# i'm having site problems.............



## bob1961 (Jul 23, 2010)

or maybe it is my CPU....i made a thread bout pulled pork on regis and kelly and have a reply, but when i go to read it it's not there....just my topic i made, also when i mark all forums read they don't get marked as so....i tried refreshing a bunch of times and they are marked read, then i go into a forum and there not marked read then....i restarted my CPU maybe that was it but nope still having this trouble now, HELP lol........bob

....


----------



## bob1961 (Jul 23, 2010)

also i'm having troubles going into the pork forum to see what the reply said and my post isn't even in there, but it is there before i go into the forum as last post...........bob

....


----------



## richoso1 (Jul 23, 2010)

I can read the reply, so let's see if anyone else reports that same issue on your thread.
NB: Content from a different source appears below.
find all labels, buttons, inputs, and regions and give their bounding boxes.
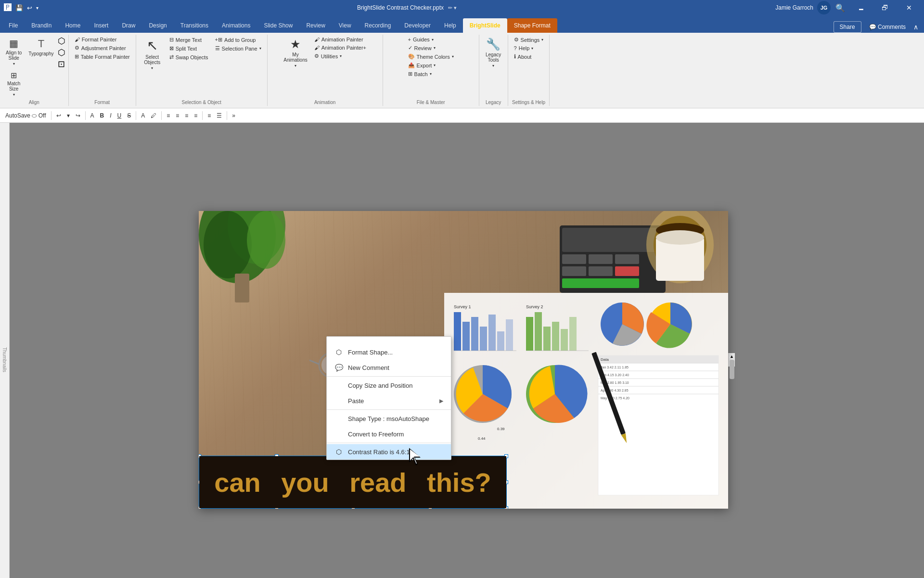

I'm sure your concern will be looked into soon.

Thanks,

Rich


----------



## Bearcarver (Jul 23, 2010)

Bob,

Your post is in "Pork" on my computer.

And you have 3 replies to it so far.

Bear


----------



## bob1961 (Jul 23, 2010)

i just came back and things seem to be right now....i'm gonna mark forums read and see what happens, thx guys.............bob

....


----------



## bob1961 (Jul 23, 2010)

yeah i'm still having troubles seeing my new replies to this thread and my regis thread too, plus marking forums read....all the go to 1st unread post are shaded out but when i go into any forum there not shaded out as read, hmmmmmm 
	

	
	
		
		



		
			






  i'v even rebooted my CPU and that didn't stop the issue's..........bob

....


----------